TO DO >>
Your answer must be an exact retyping of the line containing "Copyright © 2026" and every line after it through the end of the records below, with no pictures and nothing else.

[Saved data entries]

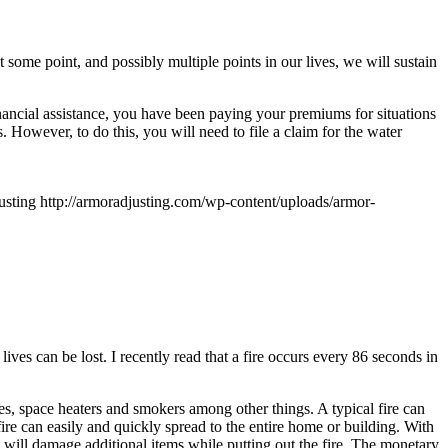
 some point, and possibly multiple points in our lives, we will sustain
ancial assistance, you have been paying your premiums for situations
. However, to do this, you will need to file a claim for the water
usting
http://armoradjusting.com/wp-content/uploads/armor-
ves can be lost. I recently read that a fire occurs every 86 seconds in
dles, space heaters and smokers among other things. A typical fire can
ire can easily and quickly spread to the entire home or building. With
 will damage additional items while putting out the fire. The monetary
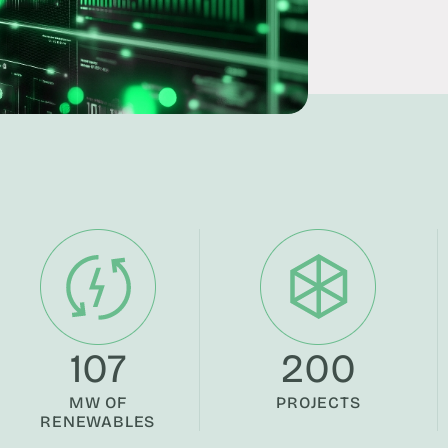
107
200
MW OF
PROJECTS
RENEWABLES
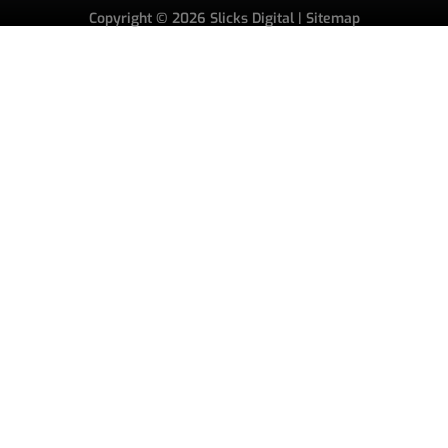
Copyright © 2026
Slicks Digital
|
Sitemap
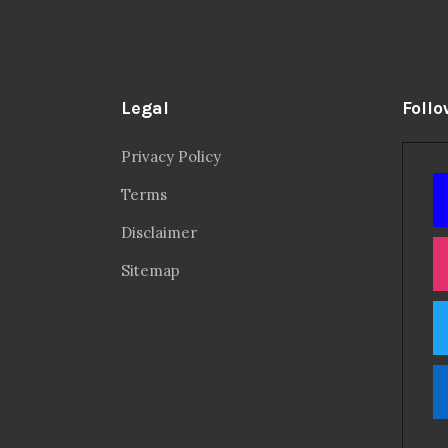
Legal
Follo
Privacy Policy
Terms
Disclaimer
Sitemap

FINISHED EXERCISE >>
Copyright © 2026
Slicks Digital
|
Sitemap
Legal
Follo
Privacy Policy
Terms
Disclaimer
Sitemap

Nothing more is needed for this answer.